ANCONA – «Non possiamo accettare che le Marche vengano emarginate dal grande traffico ferroviario». Il Presidente della Regione Gian Mario Spacca ha preso parte alla protesta sui binari che è avvenuta martedì 29 dicembre alla Stazione di Ancona, contro i tagli effettuati con l’orario invernale. Una manifestazione per chiedere il diritto alla mobilità e alla qualità dei servizi.

«Chiediamo – ha dichiarato Spacca – l’apertura di un tavolo al Ministero dei Trasporti con l’amministratore delegato di Trenitalia Moretti e le altre Regioni della dorsale appenninica interessate per avere un piano a lungo termine per l”interconnessione dell’Italia centrale con i collegamenti nazionali e internazionali su ferro».

Ha proseguito il presidente: «Se ci sarà un’apertura in questo senso siamo disponibili a integrare con treni regionali il contratto di servizio siglato con Trenitalia il 13 novembre scorso in modo da intervenire su problemi quotidiani e garantire migliori servizi ai pendolari. Basta subire le scelte e i tagli di Trenitalia, le Marche devono alzare la testa e pretendere più attenzione».

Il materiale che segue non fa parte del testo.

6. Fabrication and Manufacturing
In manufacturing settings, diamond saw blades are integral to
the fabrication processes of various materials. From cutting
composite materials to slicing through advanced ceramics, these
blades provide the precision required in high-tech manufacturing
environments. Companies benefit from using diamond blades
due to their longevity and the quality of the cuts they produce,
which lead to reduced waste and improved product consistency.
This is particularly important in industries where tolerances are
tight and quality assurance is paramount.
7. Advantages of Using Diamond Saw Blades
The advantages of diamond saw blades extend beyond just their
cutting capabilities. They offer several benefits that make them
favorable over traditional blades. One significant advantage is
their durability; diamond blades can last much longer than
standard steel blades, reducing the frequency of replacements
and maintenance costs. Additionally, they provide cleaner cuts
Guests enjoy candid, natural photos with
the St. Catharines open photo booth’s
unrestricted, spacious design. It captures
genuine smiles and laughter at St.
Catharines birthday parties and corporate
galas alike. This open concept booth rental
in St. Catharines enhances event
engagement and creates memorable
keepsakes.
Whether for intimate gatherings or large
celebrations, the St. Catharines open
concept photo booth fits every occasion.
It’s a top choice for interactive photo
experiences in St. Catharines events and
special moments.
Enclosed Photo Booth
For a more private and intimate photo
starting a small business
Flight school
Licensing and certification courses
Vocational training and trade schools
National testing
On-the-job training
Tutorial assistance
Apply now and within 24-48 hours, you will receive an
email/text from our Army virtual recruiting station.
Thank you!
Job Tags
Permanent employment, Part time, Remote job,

Insieme a Spacca hanno partecipato alla manifestazione anche l’assessore ai Trasporti Pietro Marcolini, gli assessori Benatti, Amagliani e Rocchi e numerosi consiglieri regionali di maggioranza e opposizione, le Province e i Comuni della costa adriatica.

Tantissimi i sindaci presenti, c’erano anche parlamentari marchigiani fra cui Magistrelli, Amati, Favia e Agostini, oltre naturalmente a tutte le organizzazioni sindacali dei Trasporti, Orsa e le associazioni pendolari e dei consumatori.

Con slogan come “No all’emarginazione del territorio”, “No treni No parti”, “Non solo alta velocità”, c’erano un centinaio di persone sul primo binario che, all’unisono, con le istituzioni in testa, hanno chiesto al ministro di intervenire subito.

Si tratta infatti di scelte che oltre tutto danneggiano anche altre regioni come l’Abruzzo che non vengono nemmeno coinvolte come le Marche negli investimenti dell’alta velocità, unica cosa che sembra interessare al momento Trenitalia.

La manifestazione ha visto coinvolti al di là del partito di appartenenza, politici di sinistra e di destra. «Questo a dimostrazione – ha spiegato Marcolini – di quanto sia sentito il problema dei pendolari che si sono visti scippare dal 13 dicembre, con l’entrata in vigore dell’orario invernale, circa trenta fermate soppresse lungo la dorsale adriatica costringendo l’utenza a sacrifici ulteriori e imprevisti».

Ha concluso l’Assessore: «La nostra è una protesta ma anche una proposta che ha due sbocchi. Uno istituzionale, ovvero la presenza qui dei parlamentari anticipa l’iniziativa presso la Commissione Trasporti e il Ministero. Non bisogna dimenticare che il Governo è l’azionista solitario delle Ferrovie e quindi il primo responsabile del definanziamento per gli interventi sull’Adriatico. L’altro riguarda invece il ripristino immediato degli orari con l’integrazione della regione Abruzzo e di eventuali mezzi sostitutivi e integrativi per non far venire meno i collegamenti per i pendolari».